***** Data shown *****

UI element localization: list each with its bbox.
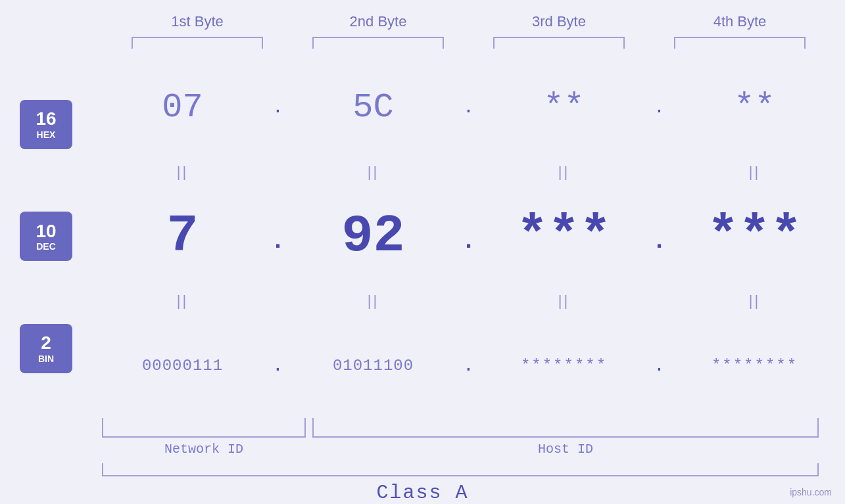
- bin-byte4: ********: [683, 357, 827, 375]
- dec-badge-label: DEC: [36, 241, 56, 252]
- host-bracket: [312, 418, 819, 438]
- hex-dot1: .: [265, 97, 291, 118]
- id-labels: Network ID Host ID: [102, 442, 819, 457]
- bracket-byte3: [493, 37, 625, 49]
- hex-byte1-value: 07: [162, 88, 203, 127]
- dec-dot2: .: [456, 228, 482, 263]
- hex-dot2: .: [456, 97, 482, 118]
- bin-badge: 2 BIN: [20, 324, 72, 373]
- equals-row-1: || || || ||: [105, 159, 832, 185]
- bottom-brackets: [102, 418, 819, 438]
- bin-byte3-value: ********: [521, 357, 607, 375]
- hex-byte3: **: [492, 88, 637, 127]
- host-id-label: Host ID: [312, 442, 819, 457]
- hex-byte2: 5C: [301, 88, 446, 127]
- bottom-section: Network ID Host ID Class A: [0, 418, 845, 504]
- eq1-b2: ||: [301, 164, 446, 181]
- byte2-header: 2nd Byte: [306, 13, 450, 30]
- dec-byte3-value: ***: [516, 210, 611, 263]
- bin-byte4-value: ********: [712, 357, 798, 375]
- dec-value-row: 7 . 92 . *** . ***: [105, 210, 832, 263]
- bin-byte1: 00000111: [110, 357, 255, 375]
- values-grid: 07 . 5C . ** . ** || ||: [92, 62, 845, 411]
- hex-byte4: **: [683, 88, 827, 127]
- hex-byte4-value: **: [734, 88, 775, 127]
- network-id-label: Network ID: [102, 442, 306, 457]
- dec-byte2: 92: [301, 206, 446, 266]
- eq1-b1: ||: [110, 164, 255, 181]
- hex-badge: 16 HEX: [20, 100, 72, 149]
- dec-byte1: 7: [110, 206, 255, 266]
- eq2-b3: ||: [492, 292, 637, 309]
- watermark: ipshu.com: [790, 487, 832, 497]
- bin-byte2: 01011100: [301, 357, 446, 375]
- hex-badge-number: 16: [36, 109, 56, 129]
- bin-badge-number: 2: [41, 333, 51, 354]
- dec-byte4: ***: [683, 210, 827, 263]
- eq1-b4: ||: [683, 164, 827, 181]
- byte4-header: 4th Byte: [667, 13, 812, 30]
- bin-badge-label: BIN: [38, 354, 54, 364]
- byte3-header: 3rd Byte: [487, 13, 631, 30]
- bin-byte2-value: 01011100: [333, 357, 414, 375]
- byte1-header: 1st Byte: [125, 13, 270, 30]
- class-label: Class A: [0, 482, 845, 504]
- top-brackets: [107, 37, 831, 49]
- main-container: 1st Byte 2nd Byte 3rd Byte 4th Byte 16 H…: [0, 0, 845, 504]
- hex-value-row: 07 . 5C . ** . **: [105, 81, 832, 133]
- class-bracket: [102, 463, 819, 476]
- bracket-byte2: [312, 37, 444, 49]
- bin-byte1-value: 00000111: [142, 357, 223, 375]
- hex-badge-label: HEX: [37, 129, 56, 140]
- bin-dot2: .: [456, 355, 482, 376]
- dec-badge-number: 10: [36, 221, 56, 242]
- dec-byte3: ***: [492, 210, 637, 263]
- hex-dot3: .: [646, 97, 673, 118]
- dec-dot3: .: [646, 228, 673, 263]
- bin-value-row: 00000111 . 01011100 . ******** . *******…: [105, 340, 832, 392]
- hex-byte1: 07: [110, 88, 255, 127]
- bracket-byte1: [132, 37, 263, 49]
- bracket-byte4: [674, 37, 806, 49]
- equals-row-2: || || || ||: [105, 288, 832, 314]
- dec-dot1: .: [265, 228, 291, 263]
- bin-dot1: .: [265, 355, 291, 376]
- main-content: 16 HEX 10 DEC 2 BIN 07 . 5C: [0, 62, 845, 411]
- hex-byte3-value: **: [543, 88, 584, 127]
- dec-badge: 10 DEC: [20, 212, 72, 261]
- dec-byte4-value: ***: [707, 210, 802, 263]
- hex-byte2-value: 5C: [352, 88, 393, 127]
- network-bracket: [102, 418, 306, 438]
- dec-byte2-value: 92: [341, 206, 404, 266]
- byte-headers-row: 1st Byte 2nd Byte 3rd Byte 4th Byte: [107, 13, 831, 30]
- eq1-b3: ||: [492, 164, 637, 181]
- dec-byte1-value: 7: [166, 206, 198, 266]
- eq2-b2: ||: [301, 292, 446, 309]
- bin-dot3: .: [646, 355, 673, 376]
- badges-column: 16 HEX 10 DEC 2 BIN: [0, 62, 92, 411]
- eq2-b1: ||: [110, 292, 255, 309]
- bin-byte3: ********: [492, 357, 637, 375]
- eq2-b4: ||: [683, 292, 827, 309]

*****

■ Task goal ■
Scan the entries above for lines with "brackets" in them, then report how many there are as a plain number.

■ Result of this exercise ■
2